Jairus's daughter's story demonstrates that even privilege cannot guarantee protection from loss, but it also shows how grief and restoration can coexist. The child's death and resurrection happen within loving family community, witnessed by those who care most deeply.
The progression from public healing (the demoniac's community-wide impact) to semi-public healing (the woman's recognition before the crowd) to private healing (the child's intimate family setting) suggests that divine power operates across all social contexts, but different situations require different approaches to restoration.
Intersectional Implications: Power, Access, and Transformation
Mark 5's healing stories reveal how social position affects access to care, but they also demonstrate that God's restorative power operates most freely among the marginalized. The most dramatic healings happen with those society has written off - the demon-possessed man, the ritually unclean woman, the dead child.
Each healing involves boundary crossing. Jesus enters Gentile territory for the demoniac, allows himself to be touched by an unclean woman, and enters a house of death for the child. Divine power seems to require boundary transgression rather than boundary maintenance.
The stories also reveal how healing disrupts existing systems. The townspeople fear the restored demoniac and ask Jesus to leave. The crowd cannot understand the difference between casual contact and desperate faith. The professional mourners ridicule the possibility of resurrection.
These dynamics mirror contemporary resistance to LGBTQ+ affirmation, healthcare justice, and other movements that challenge established systems. When marginalized people experience healing, restoration, and full community inclusion, it often threatens those whose power depends on maintaining exclusionary boundaries.
The progression of the chapter suggests that healing work starts with the most marginalized and moves toward centers of power.

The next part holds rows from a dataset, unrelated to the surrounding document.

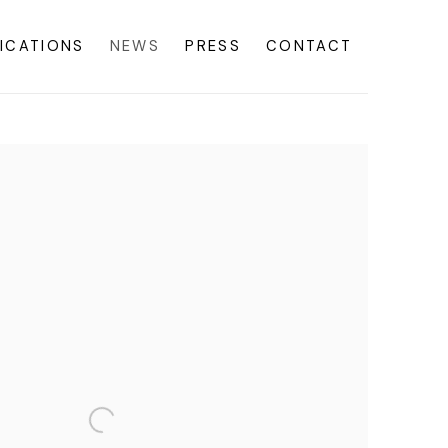
ICATIONS
NEWS
PRESS
CONTACT
f the following image in a popup: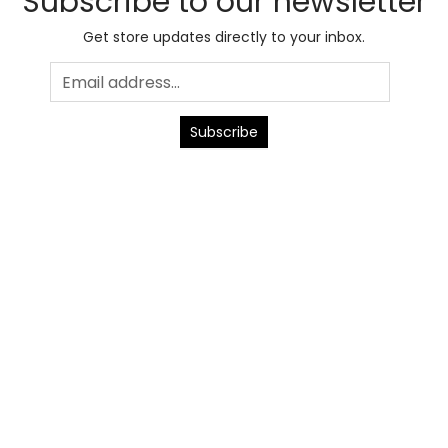
Subscribe to our newsletter
Get store updates directly to your inbox.
Subscribe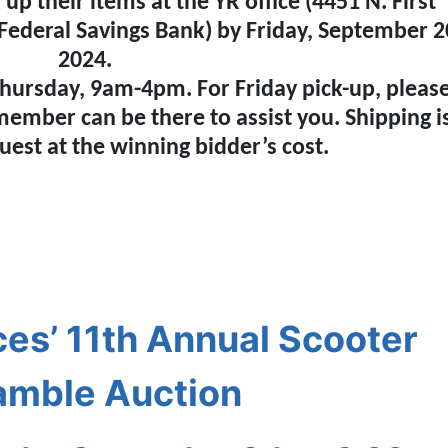
p their items at the YR office (4451 N. First
 Federal Savings Bank) by Friday, September 2
2024.
hursday, 9am-4pm. For Friday pick-up, pleas
 member can be there to assist you. Shipping i
uest at the winning bidder’s cost.
es’ 11th Annual Scooter
amble Auction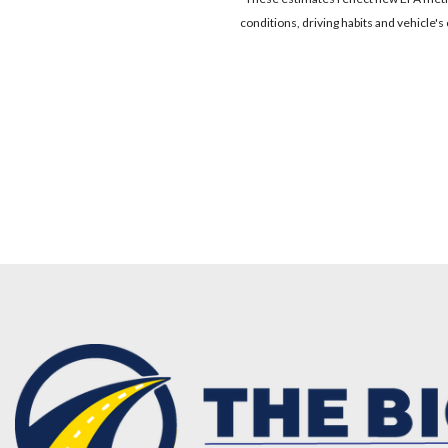
conditions, driving habits and vehicle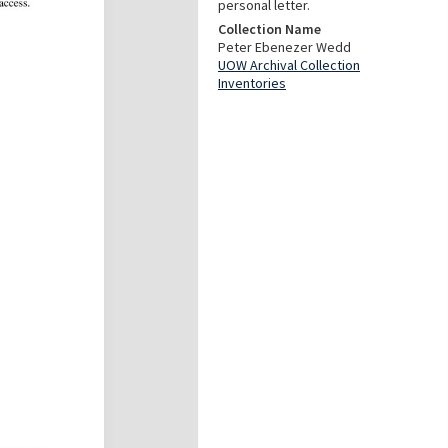
personal letter.
Collection Name
Peter Ebenezer Wedd
UOW Archival Collection
Inventories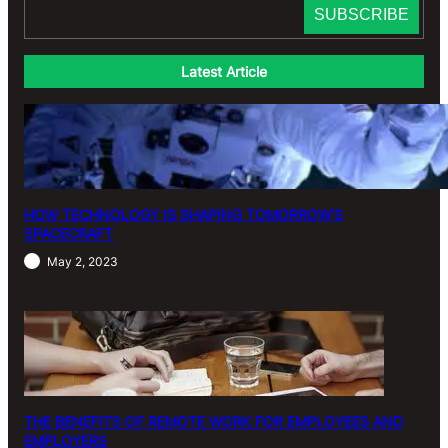
Latest Article
HOW TECHNOLOGY IS SHAPING TOMORROW’S
SPACECRAFT
May 2, 2023
THE BENEFITS OF REMOTE WORK FOR EMPLOYEES AND
EMPLOYERS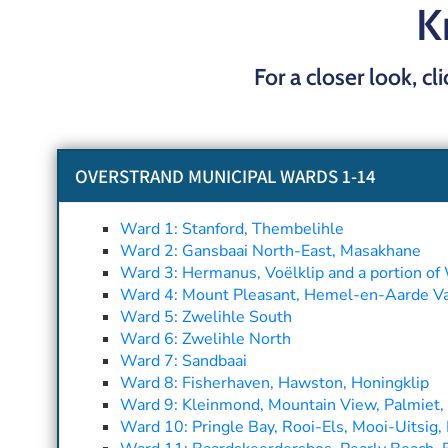
K
For a closer look, cl
OVERSTRAND MUNICIPAL WARDS 1-14
Ward 1: Stanford, Thembelihle
Ward 2: Gansbaai North-East, Masakhane
Ward 3: Hermanus, Voëlklip and a portion of 
Ward 4: Mount Pleasant, Hemel-en-Aarde Vall
Ward 5: Zwelihle South
Ward 6: Zwelihle North
Ward 7: Sandbaai
Ward 8: Fisherhaven, Hawston, Honingklip
Ward 9: Kleinmond, Mountain View, Palmiet, 
Ward 10: Pringle Bay, Rooi-Els, Mooi-Uitsig, 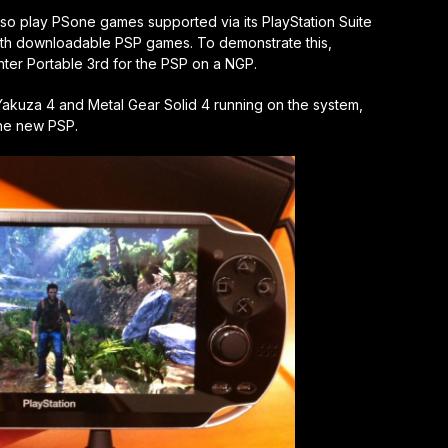
lso play PSone games supported via its PlayStation Suite
ith downloadable PSP games. To demonstrate this,
r Portable 3rd for the PSP on a NGP.
Yakuza 4 and Metal Gear Solid 4 running on the system,
the new PSP.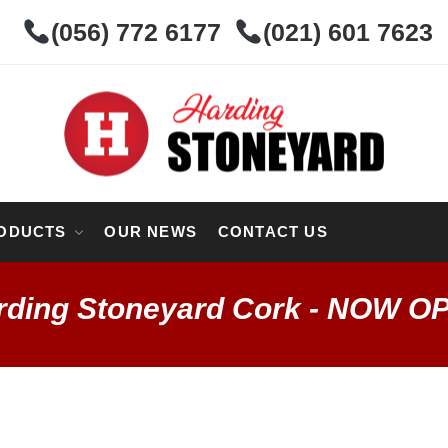
(056) 772 6177
(021) 601 7623
ODUCTS
OUR NEWS
CONTACT US
rding Stoneyard Cork - NOW O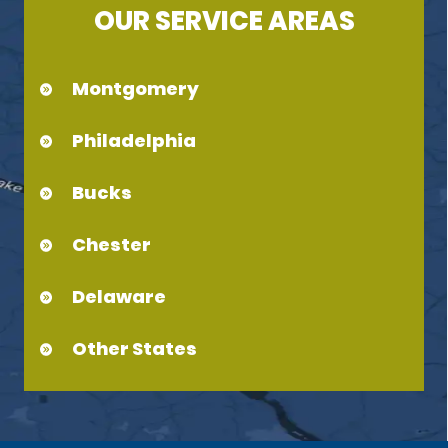
OUR SERVICE AREAS
Montgomery
Philadelphia
Bucks
Chester
Delaware
Other States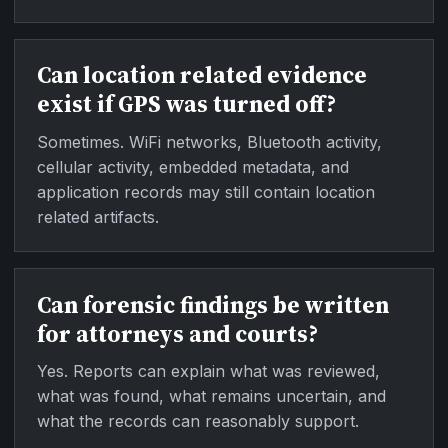
Can location related evidence
exist if GPS was turned off?
Sometimes. WiFi networks, Bluetooth activity,
cellular activity, embedded metadata, and
application records may still contain location
related artifacts.
Can forensic findings be written
for attorneys and courts?
Yes. Reports can explain what was reviewed,
what was found, what remains uncertain, and
what the records can reasonably support.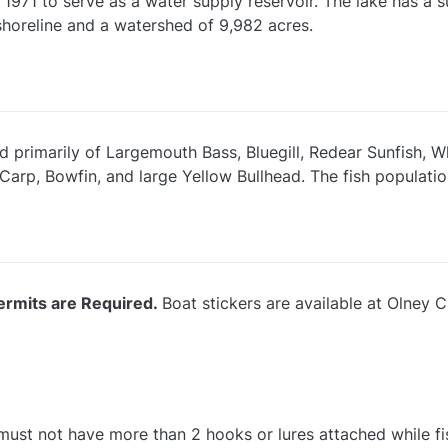
 1971 to serve as a water supply reservoir. The lake has a
shoreline and a watershed of 9,982 acres.
d primarily of Largemouth Bass, Bluegill, Redear Sunfish, 
arp, Bowfin, and large Yellow Bullhead. The fish populatio
ermits are Required.
Boat stickers are available at Olney 
e must not have more than 2 hooks or lures attached while fi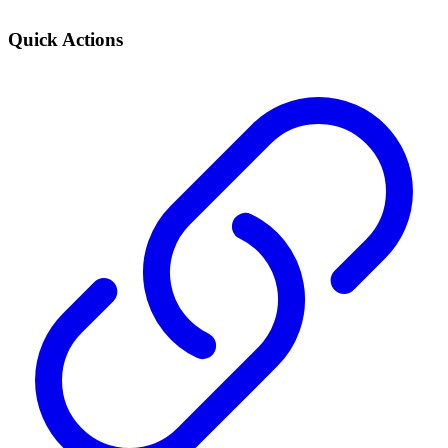
Quick Actions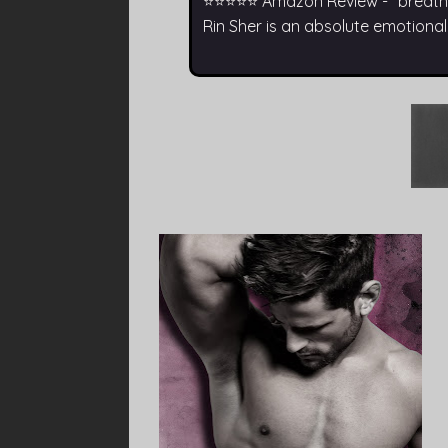
⭐⭐⭐⭐⭐ Amazon Review - “breathta
Rin Sher is an absolute emotiona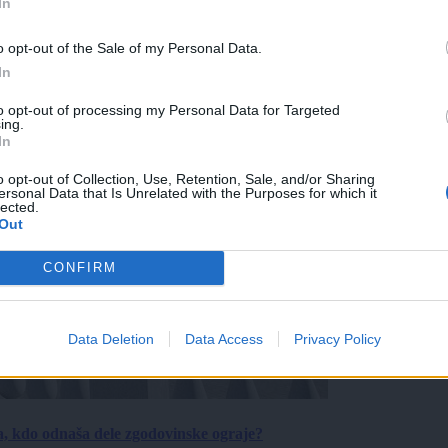
In
o opt-out of the Sale of my Personal Data.
In
to opt-out of processing my Personal Data for Targeted
ing.
In
o opt-out of Collection, Use, Retention, Sale, and/or Sharing
ersonal Data that Is Unrelated with the Purposes for which it
lected.
Out
CONFIRM
Data Deletion
Data Access
Privacy Policy
a, kdo odnaša dele zgodovinske ograje?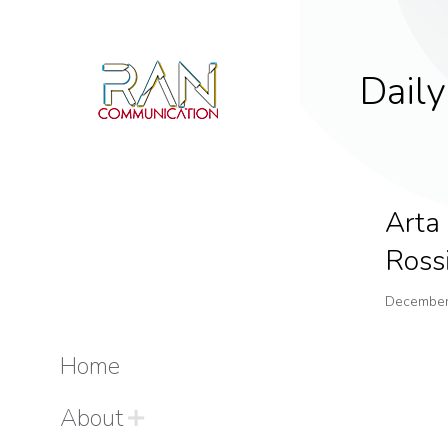
Daily
Arta
Ross
December
Home
About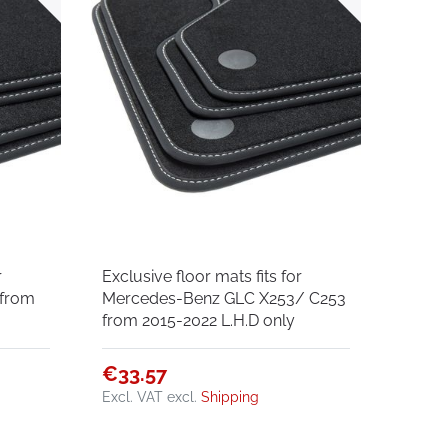
r
Exclusive floor mats fits for
 from
Mercedes-Benz GLC X253/ C253
from 2015-2022 L.H.D only
€33.57
Excl. VAT
excl.
Shipping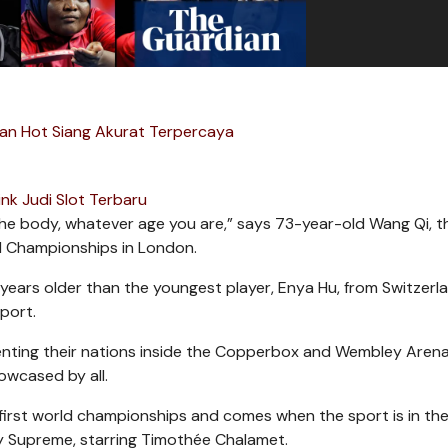
an Hot Siang Akurat Terpercaya
ink Judi Slot Terbaru
 the body, whatever age you are,” says 73-year-old Wang Qi, t
d Championships in London.
 61 years older than the youngest player, Enya Hu, from Switzerl
sport.
ting their nations inside the Copperbox and Wembley Arena
owcased by all.
first world championships and comes when the sport is in the
y Supreme, starring Timothée Chalamet.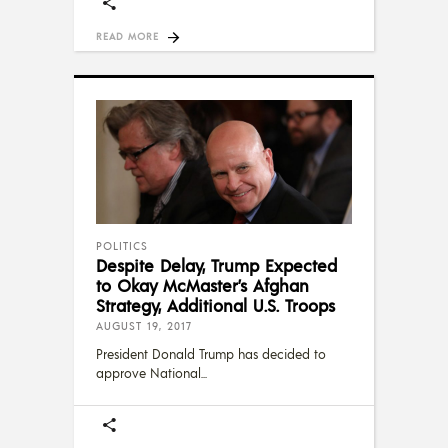
READ MORE
POLITICS
Despite Delay, Trump Expected
to Okay McMaster’s Afghan
Strategy, Additional U.S. Troops
AUGUST 19, 2017
President Donald Trump has decided to
approve National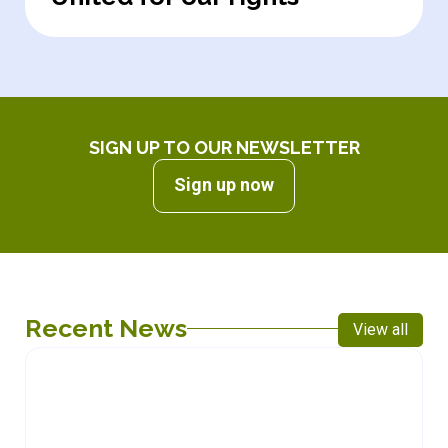
SIGN UP TO OUR NEWSLETTER
Sign up now
Recent News
View all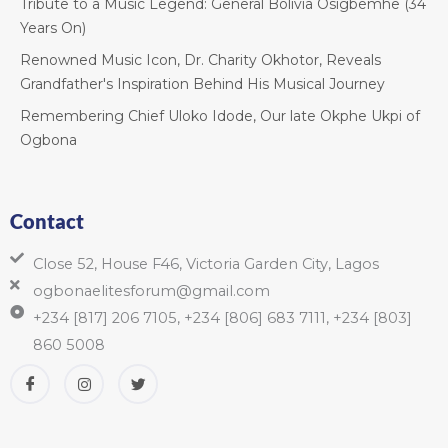
Tribute to a Music Legend: General Bolivia Osigbemhe (34
Years On)
Renowned Music Icon, Dr. Charity Okhotor, Reveals
Grandfather's Inspiration Behind His Musical Journey
Remembering Chief Uloko Idode, Our late Okphe Ukpi of
Ogbona
Contact
Close 52, House F46, Victoria Garden City, Lagos
ogbonaelitesforum@gmail.com
+234 [817] 206 7105, +234 [806] 683 7111, +234 [803]
860 5008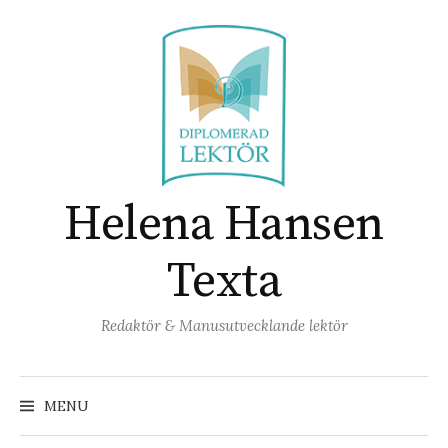
Skip
to
content
Helena Hansen
Texta
Redaktör & Manusutvecklande lektör
Search
for:
MENU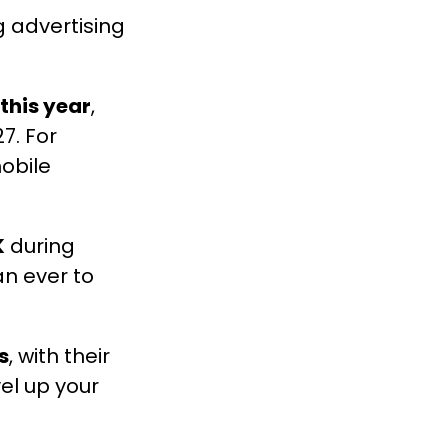
 advertising
 this year
,
7. For
obile
K
during
an ever to
s
, with their
el up your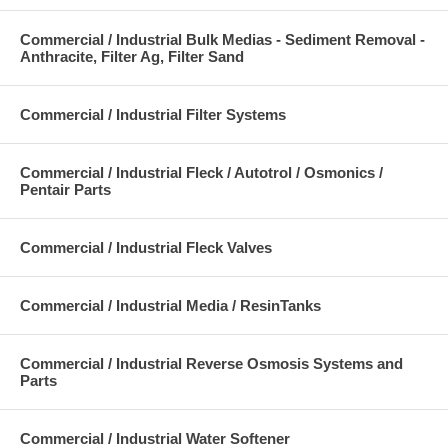
Commercial / Industrial Bulk Medias - Sediment Removal -
Anthracite, Filter Ag, Filter Sand
Commercial / Industrial Filter Systems
Commercial / Industrial Fleck / Autotrol / Osmonics /
Pentair Parts
Commercial / Industrial Fleck Valves
Commercial / Industrial Media / ResinTanks
Commercial / Industrial Reverse Osmosis Systems and
Parts
Commercial / Industrial Water Softener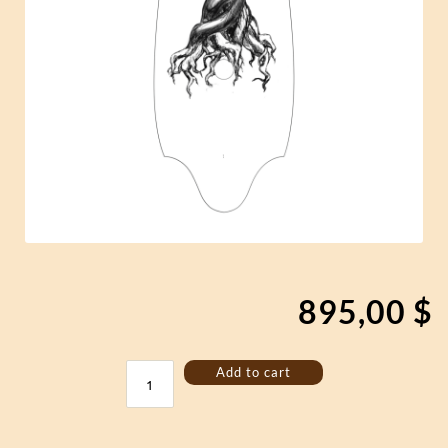
895,00
$
Bass
Add to cart
Jouhikko
"Yggdrasil"
quantity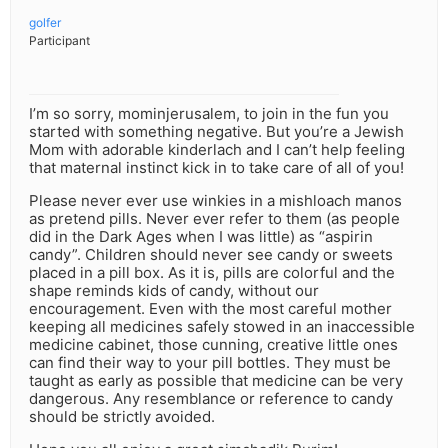
golfer
Participant
I’m so sorry, mominjerusalem, to join in the fun you
started with something negative. But you’re a Jewish
Mom with adorable kinderlach and I can’t help feeling
that maternal instinct kick in to take care of all of you!
Please never ever use winkies in a mishloach manos
as pretend pills. Never ever refer to them (as people
did in the Dark Ages when I was little) as “aspirin
candy”. Children should never see candy or sweets
placed in a pill box. As it is, pills are colorful and the
shape reminds kids of candy, without our
encouragement. Even with the most careful mother
keeping all medicines safely stowed in an inaccessible
medicine cabinet, those cunning, creative little ones
can find their way to your pill bottles. They must be
taught as early as possible that medicine can be very
dangerous. Any resemblance or reference to candy
should be strictly avoided.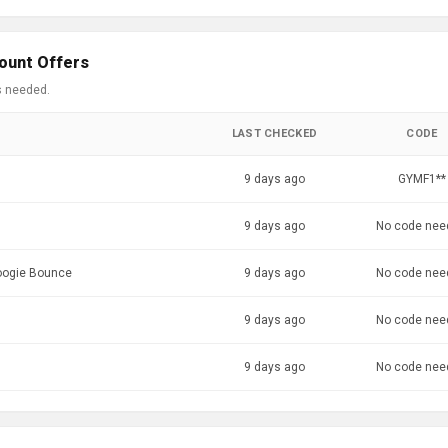
ount Offers
s needed.
LAST CHECKED
CODE
9 days ago
GYMF1**
9 days ago
No code nee
Boogie Bounce
9 days ago
No code nee
9 days ago
No code nee
9 days ago
No code nee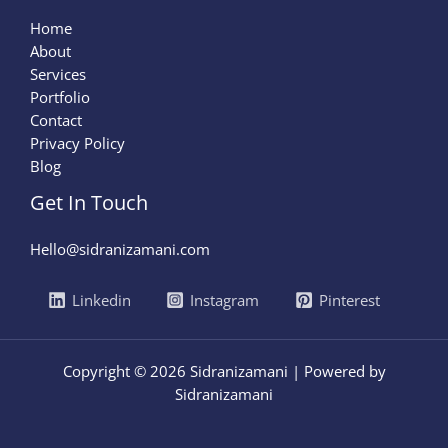
Home
About
Services
Portfolio
Contact
Privacy Policy
Blog
Get In Touch
Hello@sidranizamani.com
Linkedin
Instagram
Pinterest
Copyright © 2026 Sidranizamani | Powered by
Sidranizamani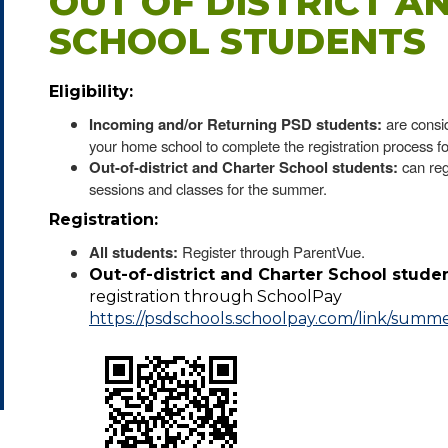
OUT OF DISTRICT A
SCHOOL STUDENTS
Eligibility:
Incoming and/or Returning PSD students:
are consi
your home school to complete the registration process fo
Out-of-district and Charter School students:
can reg
sessions and classes for the summer.
Registration:
All students:
Register through ParentVue.
Out-of-district and Charter School studen
registration through SchoolPay
https://psdschools.schoolpay.com/link/summ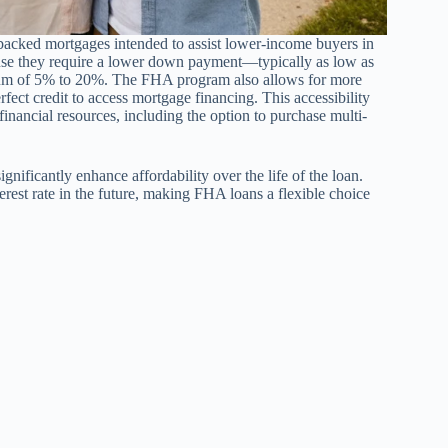
acked mortgages intended to assist lower-income buyers in
ause they require a lower down payment—typically as low as
m of 5% to 20%. The FHA program also allows for more
fect credit to access mortgage financing. This accessibility
inancial resources, including the option to purchase multi-
ignificantly enhance affordability over the life of the loan.
erest rate in the future, making FHA loans a flexible choice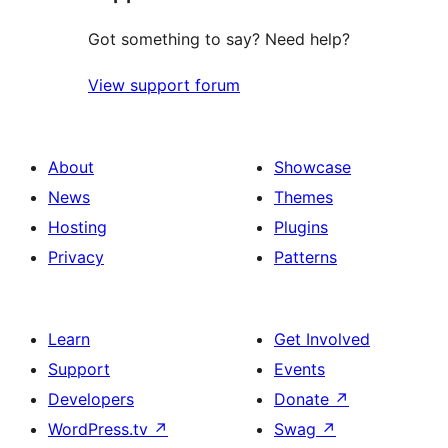
Got something to say? Need help?
View support forum
About
Showcase
News
Themes
Hosting
Plugins
Privacy
Patterns
Learn
Get Involved
Support
Events
Developers
Donate
↗
WordPress.tv
↗
Swag
↗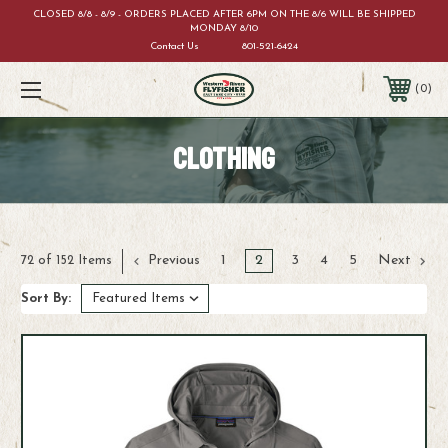
CLOSED 8/8 - 8/9 - ORDERS PLACED AFTER 6PM ON THE 8/6 WILL BE SHIPPED
MONDAY 8/10
Contact Us
801-521-6424
0
CLOTHING
Previous
1
2
3
4
5
Next
72 of 152 Items
Sort By: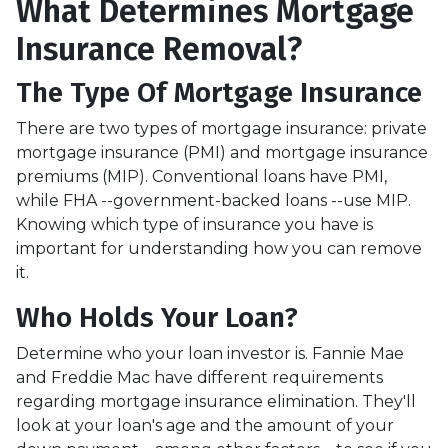
What Determines Mortgage
Insurance Removal?
The Type Of Mortgage Insurance
There are two types of mortgage insurance: private
mortgage insurance (PMI) and mortgage insurance
premiums (MIP). Conventional loans have PMI,
while FHA --government-backed loans --use MIP.
Knowing which type of insurance you have is
important for understanding how you can remove
it.
Who Holds Your Loan?
Determine who your loan investor is. Fannie Mae
and Freddie Mac have different requirements
regarding mortgage insurance elimination. They'll
look at your loan's age and the amount of your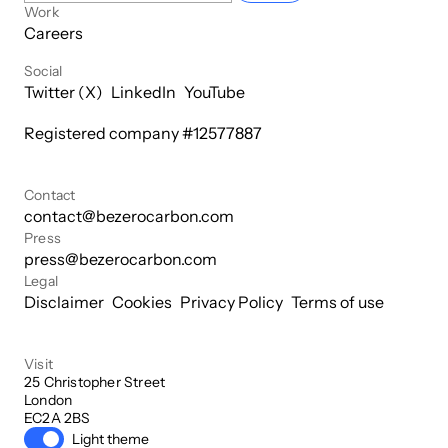
Work
Careers
Social
Twitter (X)
LinkedIn
YouTube
Registered company #
12577887
Contact
contact@bezerocarbon.com
Press
press@bezerocarbon.com
Legal
Disclaimer
Cookies
Privacy Policy
Terms of use
Visit
25 Christopher Street

London

EC2A 2BS
Light theme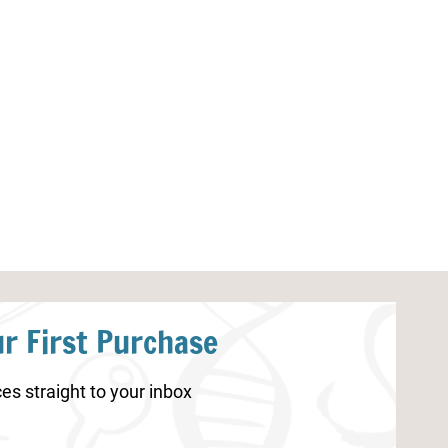
Winter Games Color by Addition
Christmas STE
Worksheets
r First Purchase
es straight to your inbox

Jesus begins with the demon-possessed man in Gentile territory, continues with the excluded woman in a Jewish crowd, and concludes with the synagogue leader's family. God's restorative work moves from margins to center, not the reverse.
Questions for Reflection
As we continue through Mark's Gospel, these healing stories invite us to examine our own assumptions about healthcare, social inclusion, and divine power:
Where do you see contemporary communities writing off people as beyond help or hope?
How do different forms of social privilege affect access to healing and care?
What boundaries might God be calling you to cross in order to reach those who need restoration?
How does your faith community respond when marginalized people experience healing and claim their place in the community?
Next week, we'll explore Mark 6 and its stories of rejection, mission, and the challenges of faithful witness in hostile environments. The themes of boundary crossing and social restoration will continue to evolve as Jesus faces increasing opposition while expanding his ministry reach. Until then, may you find yourself both receiving and offering the healing touch that restores bodies, communities, and hope.